### YOUR OBJECTIVE
Every record must be given again word for word; no picture belongs in the copy.

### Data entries

═══

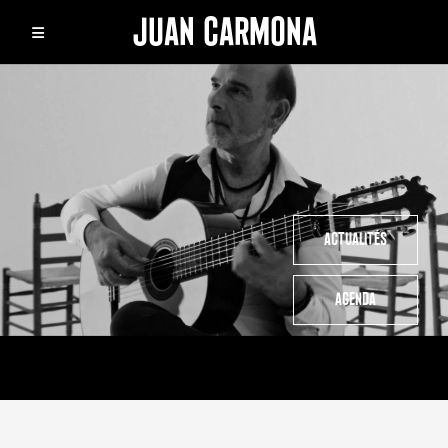
JUAN CARMONA
ACTUALITÉS
AGENDA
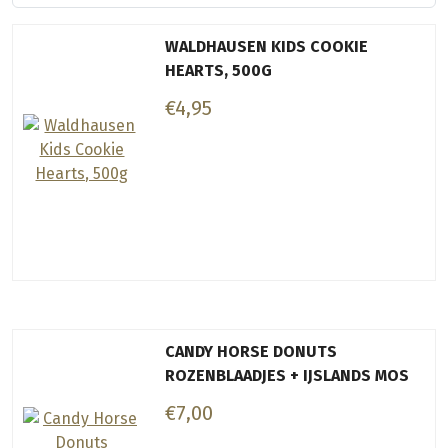
WALDHAUSEN KIDS COOKIE
HEARTS, 500G
€4,95
CANDY HORSE DONUTS
ROZENBLAADJES + IJSLANDS MOS
€7,00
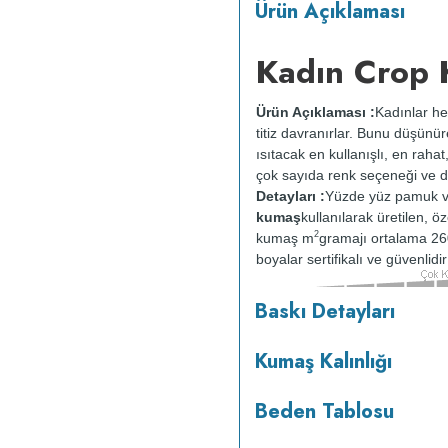
Ürün Açıklaması
Kadın Crop 
Ürün Açıklaması :
Kadınlar he
titiz davranırlar. Bunu düşünü
ısıtacak en kullanışlı, en rahat
çok sayıda renk seçeneği ve d
Detayları :
Yüzde yüz pamuk v
kumaş
kullanılarak üretilen, ö
2
kumaş m
gramajı ortalama 26
boyalar sertifikalı ve güvenlid
Baskı Detayları
tersten yıkanır.
Kuru temizleme
ısıda ve tersten ütülenir.
Kumaş Kalınlığı
Beden Tablosu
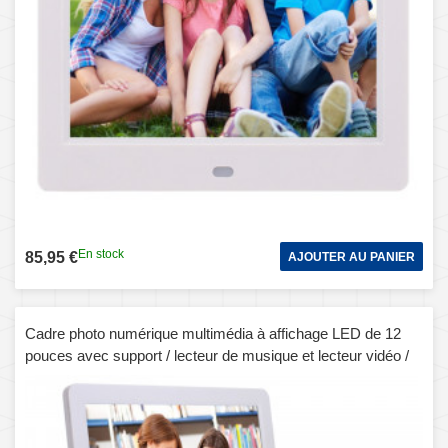
En stock
85,95 €
AJOUTER AU PANIER
Cadre photo numérique multimédia à affichage LED de 12
pouces avec support / lecteur de musique et lecteur vidéo /
fonction de télécommande, prise en charge USB / SD, haut-
parleur stéréo intégré (blanc)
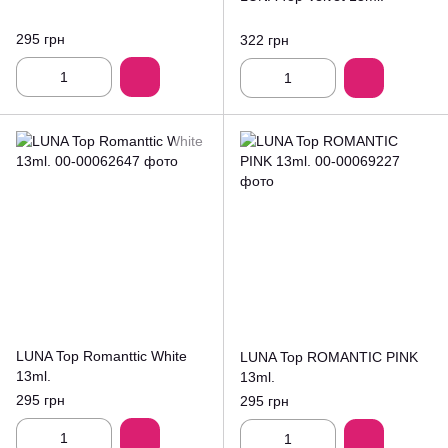
295 грн
322 грн
LUNA Top Romanttic White
LUNA Top ROMANTIC PINK
13ml.
13ml.
295 грн
295 грн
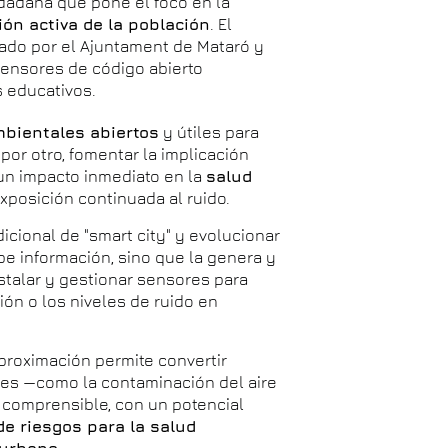
udadana que pone el foco en la
ción activa de la población
. El
ado por el Ajuntament de Mataró y
ensores de código abierto
s educativos.
mbientales abiertos
y útiles para
por otro, fomentar la implicación
 un impacto inmediato en la
salud
xposición continuada al ruido.
icional de "smart city" y evolucionar
be información, sino que la genera y
instalar y gestionar sensores para
ón o los niveles de ruido en
proximación permite convertir
es —como la contaminación del aire
 comprensible, con un potencial
de riesgos para la salud
 urbano
.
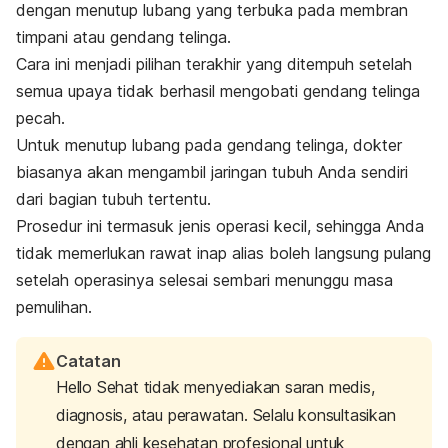
dengan menutup lubang yang terbuka pada membran
timpani atau gendang telinga.
Cara ini menjadi pilihan terakhir yang ditempuh setelah
semua upaya tidak berhasil mengobati gendang telinga
pecah.
Untuk menutup lubang pada gendang telinga, dokter
biasanya akan mengambil jaringan tubuh Anda sendiri
dari bagian tubuh tertentu.
Prosedur ini termasuk jenis operasi kecil, sehingga Anda
tidak memerlukan rawat inap alias boleh langsung pulang
setelah operasinya selesai sembari menunggu masa
pemulihan.
Catatan
Hello Sehat tidak menyediakan saran medis,
diagnosis, atau perawatan. Selalu konsultasikan
dengan ahli kesehatan profesional untuk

═══

### FINISHED EXERCISE
JUAN CARMONA
ACTUALITÉS
AGENDA
WALDHAUSEN KIDS COOKIE
HEARTS, 500G
€4,95
CANDY HORSE DONUTS
ROZENBLAADJES + IJSLANDS MOS
€7,00
Ürün Açıklaması
Kadın Crop 
Ürün Açıklaması :
Kadınlar he
titiz davranırlar. Bunu düşünü
ısıtacak en kullanışlı, en rahat
çok sayıda renk seçeneği ve d
Detayları :
Yüzde yüz pamuk v
kumaş
kullanılarak üretilen, ö
2
kumaş m
gramajı ortalama 26
boyalar sertifikalı ve güvenlid
Baskı Detayları
tersten yıkanır.
Kuru temizleme
ısıda ve tersten ütülenir.
Kumaş Kalınlığı
Beden Tablosu
En stock
85,95 €
AJOUTER AU PANIER
Cadre photo numérique multimédia à affichage LED de 12
pouces avec support / lecteur de musique et lecteur vidéo /
fonction de télécommande, prise en charge USB / SD, haut-
parleur stéréo intégré (blanc)
295 грн
322 грн
LUNA Top Romanttic White
LUNA Top ROMANTIC PINK
13ml.
13ml.
295 грн
295 грн
udadana que pone el foco en la
ción activa de la población
. El
ado por el Ajuntament de Mataró y
ensores de código abierto
s educativos.
mbientales abiertos
y útiles para
por otro, fomentar la implicación
 un impacto inmediato en la
salud
xposición continuada al ruido.
icional de "smart city" y evolucionar
be información, sino que la genera y
instalar y gestionar sensores para
ón o los niveles de ruido en
proximación permite convertir
es —como la contaminación del aire
 comprensible, con un potencial
de riesgos para la salud
 urbano
.
dengan menutup lubang yang terbuka pada membran
timpani atau gendang telinga.
Cara ini menjadi pilihan terakhir yang ditempuh setelah
semua upaya tidak berhasil mengobati gendang telinga
pecah.
Untuk menutup lubang pada gendang telinga, dokter
biasanya akan mengambil jaringan tubuh Anda sendiri
dari bagian tubuh tertentu.
Prosedur ini termasuk jenis operasi kecil, sehingga Anda
tidak memerlukan rawat inap alias boleh langsung pulang
setelah operasinya selesai sembari menunggu masa
pemulihan.
Catatan
Hello Sehat tidak menyediakan saran medis,
diagnosis, atau perawatan. Selalu konsultasikan
dengan ahli kesehatan profesional untuk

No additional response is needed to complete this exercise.